Quindi, forse, in questa situazione di difficoltà complessiva, questo disegno può
riuscire.
Non condivide il giudizio che per la Lega si tratti di una mossa
disperata StefanoBrunoGalli, docente di Storia delle dottrine
politiche all’Università degli studi di Milano e vicino al Carroccio. FrancescaSabatinelli lo ha intervistato:
R. - Non sarà
facile fare il segretario, questo è il punto. Però, questa consapevolezza generalizzata
della necessità di voltare pagina, dopo le vicende primaverili, è comunque da sottolineare.
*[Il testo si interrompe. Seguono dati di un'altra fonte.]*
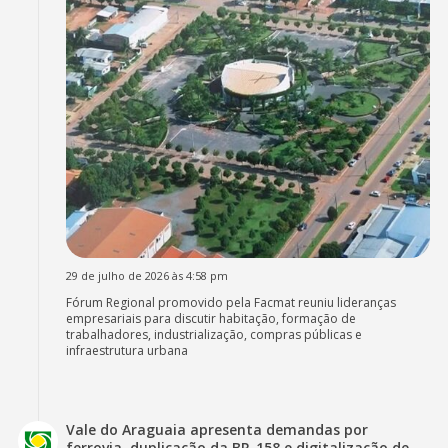
29 de julho de 2026 às 4:58 pm
Fórum Regional promovido pela Facmat reuniu lideranças
empresariais para discutir habitação, formação de
trabalhadores, industrialização, compras públicas e
infraestrutura urbana
Vale do Araguaia apresenta demandas por
ferrovia, duplicação da BR-158 e digitalização de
D. - Con un linguaggio diverso Maroni ha però riproposto i concetti della
Lega prima maniera. Perché? Per riconquistare il territorio perso negli ultimi anni?
R.
- Sì. Diciamo che per effetto dell’alleanza con il Pdl al governo, la Lega ha in qualche
modo perso il contatto e la vicinanza con la questione settentrionale, con il reale
disagio e malessere che oggi come oggi è comune a tutta la Pianura Padana. La Lega,
con Maroni come segretario, deve tornare a dialogare con la questione settentrionale.
È necessario tornare sul territorio, intrecciare di nuovo legami con le diverse classi
sociali del territorio, e prendere possesso nuovamente, della questione settentrionale.
D.
- Lei ha detto che per Maroni non sarà facile fare il segretario. Si riferisce alla
scena politica nazionale, ossia non sarà facile ritrovare uno spazio per la Lega?
O si riferisce alle difficoltà all’interno dello stesso partito?
R. - All’interno
del partito – i giornali sottolineano spesso attriti, divergenze – non so. Dico che
non sarà un’impresa facile perché il progetto illustrato dal palco di Assago è molto
ambizioso, molto credibile, molto concreto, ma, ribadisco, molto ambizioso. Secondo
me, lui era perfettamente consapevole che non fossero sufficienti le ramazze di Bergamo
e le operazioni di pulizia della scorsa primavera. Ha quindi risposto con un progetto
autorevole, forte. Da un lato, sul piano europeo, Maroni ritiene che gli Stati nazionali
stanno esaurendo il loro ciclo vitale, storico. Bisogna quindi costruire un’Europa
dei popoli. Il secondo piatto della partita è sul piano interno, il confronto, il
conflitto, con Roma e con le istituzioni nazionali. Roma sta esaurendo il suo ciclo
vitale, perché gli Stati nazionali sono fortemente in crisi. L’idea è quella di sottolineare,
di far valere in ogni circostanza, le ragioni del Nord. Questi sono i due piatti della
partita che, secondo me, ha una sua forte coerenza interna perché al centro mette
la questione settentrionale sia nel suo dialogo con l’Europa, sia nei suoi rapporti
con la capitale dello Stato. Io sono convinto che la leadership di Maroni sarà sicuramente
meno carismatica, perché il carisma sul quale Bossi ha fondato la sua leadership era
il carisma del fondatore, ma sarà più di sostanza, più concreta e più progettuale.